[Dataset entries]
========================

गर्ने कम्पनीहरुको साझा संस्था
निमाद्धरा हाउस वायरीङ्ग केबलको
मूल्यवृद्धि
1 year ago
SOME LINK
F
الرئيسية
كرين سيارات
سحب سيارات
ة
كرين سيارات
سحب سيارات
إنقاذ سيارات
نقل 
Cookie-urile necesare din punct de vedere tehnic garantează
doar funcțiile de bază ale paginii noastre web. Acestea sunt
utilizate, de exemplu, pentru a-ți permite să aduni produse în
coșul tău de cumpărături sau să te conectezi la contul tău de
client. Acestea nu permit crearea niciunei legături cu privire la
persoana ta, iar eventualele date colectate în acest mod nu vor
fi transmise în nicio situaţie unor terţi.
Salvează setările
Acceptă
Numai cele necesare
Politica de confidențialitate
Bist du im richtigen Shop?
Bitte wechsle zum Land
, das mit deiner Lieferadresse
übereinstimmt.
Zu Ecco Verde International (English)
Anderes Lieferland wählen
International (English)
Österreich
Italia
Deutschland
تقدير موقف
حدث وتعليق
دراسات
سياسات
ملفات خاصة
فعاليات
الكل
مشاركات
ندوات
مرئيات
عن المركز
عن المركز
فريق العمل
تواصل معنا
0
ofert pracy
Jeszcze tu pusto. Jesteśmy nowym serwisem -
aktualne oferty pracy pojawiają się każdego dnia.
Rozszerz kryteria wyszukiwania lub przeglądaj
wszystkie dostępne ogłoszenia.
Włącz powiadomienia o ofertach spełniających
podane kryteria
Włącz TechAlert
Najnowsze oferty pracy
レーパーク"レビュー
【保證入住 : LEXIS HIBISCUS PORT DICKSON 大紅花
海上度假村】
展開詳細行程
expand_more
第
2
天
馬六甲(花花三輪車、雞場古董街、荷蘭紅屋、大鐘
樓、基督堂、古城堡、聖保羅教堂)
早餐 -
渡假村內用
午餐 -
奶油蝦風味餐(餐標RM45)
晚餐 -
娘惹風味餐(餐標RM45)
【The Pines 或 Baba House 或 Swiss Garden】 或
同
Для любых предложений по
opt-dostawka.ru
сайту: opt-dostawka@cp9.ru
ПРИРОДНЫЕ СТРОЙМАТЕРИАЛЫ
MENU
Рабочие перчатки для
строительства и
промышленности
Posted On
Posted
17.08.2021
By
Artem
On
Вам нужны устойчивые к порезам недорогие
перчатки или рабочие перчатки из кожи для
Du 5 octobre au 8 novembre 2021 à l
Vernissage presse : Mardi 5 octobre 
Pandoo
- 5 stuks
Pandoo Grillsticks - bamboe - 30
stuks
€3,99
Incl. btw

========================

_Task item_
Read the entries above, then pull out the lines that include "English".

_Response for this exercise_
Zu Ecco Verde International (English)
International (English)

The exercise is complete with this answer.